====== Data supplied
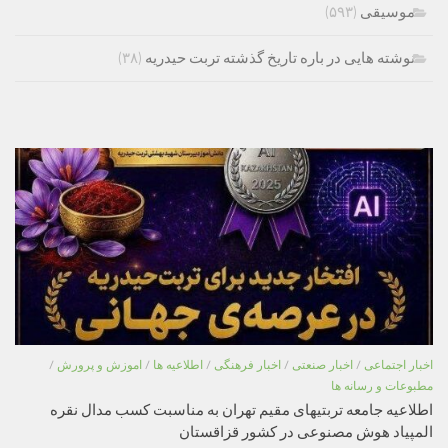
موسیقی
(۵۹۳)
نوشته هایی در باره تاریخ گذشته تربت حیدریه
(۳۸)
اخبار اجتماعی
/
اخبار صنعتی
/
اخبار فرهنگی
/
اطلاعیه ها
/
اموزش و پرورش
/
مطبوعات و رسانه ها
اطلاعیه جامعه تربتیهای مقیم تهران به مناسبت کسب مدال نقره
المپیاد هوش مصنوعی در کشور قزاقستان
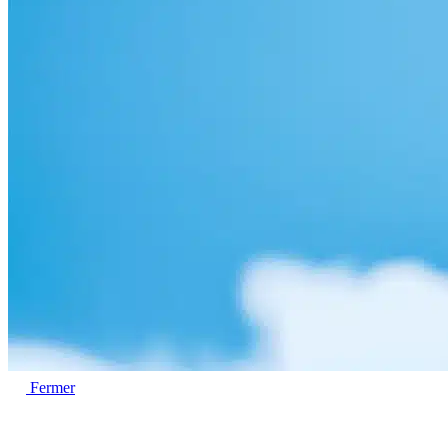
Fermer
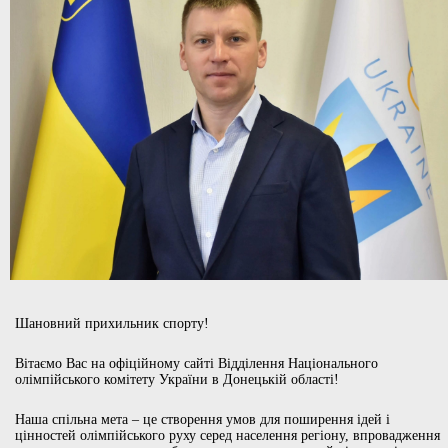
Шановний прихильник спорту!
Вітаємо Вас на офіційному сайті Відділення Національного
олімпійського комітету України в Донецькій області!
Наша спільна мета – це створення умов для поширення ідей і
цінностей олімпійського руху серед населення регіону, впровадження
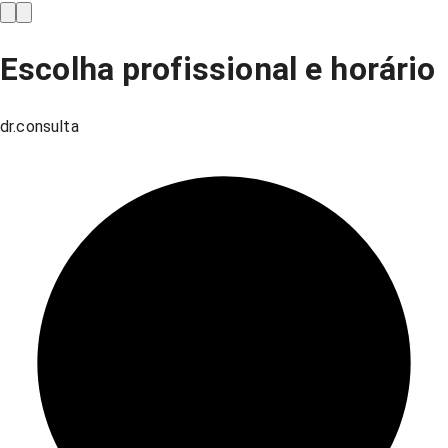
Escolha profissional e horário
dr.consulta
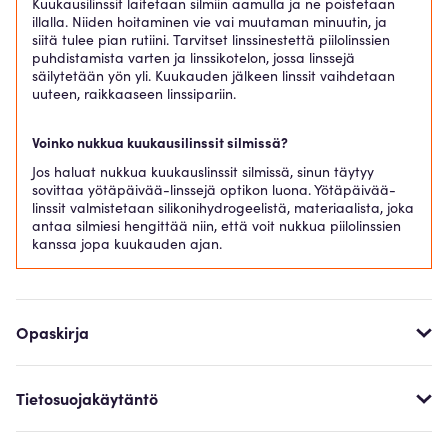
Kuukausilinssit laitetaan silmiin aamulla ja ne poistetaan
illalla. Niiden hoitaminen vie vai muutaman minuutin, ja
siitä tulee pian rutiini. Tarvitset linssinestettä piilolinssien
puhdistamista varten ja linssikotelon, jossa linssejä
säilytetään yön yli. Kuukauden jälkeen linssit vaihdetaan
uuteen, raikkaaseen linssipariin.
Voinko nukkua kuukausilinssit silmissä?
Jos haluat nukkua kuukauslinssit silmissä, sinun täytyy
sovittaa yötäpäivää-linssejä optikon luona. Yötäpäivää-
linssit valmistetaan silikonihydrogeelistä, materiaalista, joka
antaa silmiesi hengittää niin, että voit nukkua piilolinssien
kanssa jopa kuukauden ajan.
Opaskirja
Tietosuojakäytäntö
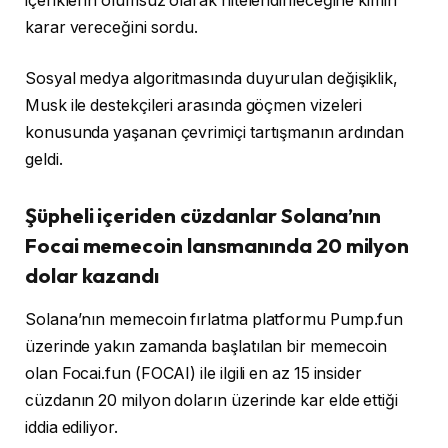
içeriklerin olumsuz olarak nitelendirileceğine kimin
karar vereceğini sordu.
Sosyal medya algoritmasında duyurulan değişiklik,
Musk ile destekçileri arasında göçmen vizeleri
konusunda yaşanan çevrimiçi tartışmanın ardından
geldi.
Şüpheli içeriden cüzdanlar Solana’nın
Focai memecoin lansmanında 20 milyon
dolar kazandı
Solana’nın memecoin fırlatma platformu Pump.fun
üzerinde yakın zamanda başlatılan bir memecoin
olan Focai.fun (FOCAI) ile ilgili en az 15 insider
cüzdanın 20 milyon doların üzerinde kar elde ettiği
iddia ediliyor.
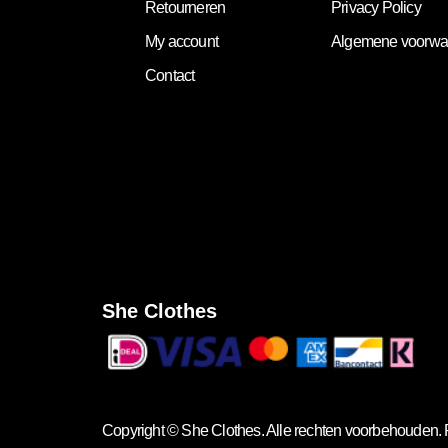
Retourneren
Privacy Policy
My account
Algemene voorwa
Contact
She Clothes
Copyright ©
She Clothes
. Alle rechten voorbehouden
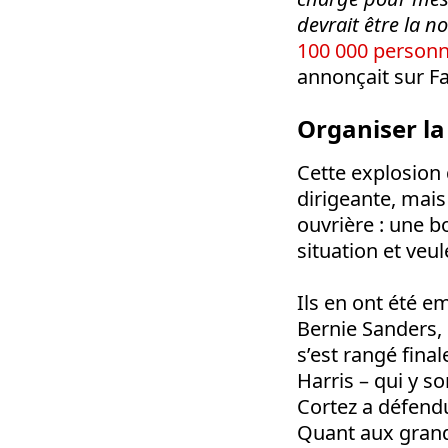
devrait être la 
100 000 person
annonçait sur Fa
Organiser la
Cette explosion 
dirigeante, mais
ouvrière : une b
situation et veu
Ils en ont été e
Bernie Sanders, 
s’est rangé fina
Harris – qui y s
Cortez a défend
Quant aux grand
============
Problem details: Check the entries above for the word "Focai" and copy every line where it turns up.

Written solution:
Focai memecoin lansmanında 20 milyon
olan Focai.fun (FOCAI) ile ilgili en az 15 insider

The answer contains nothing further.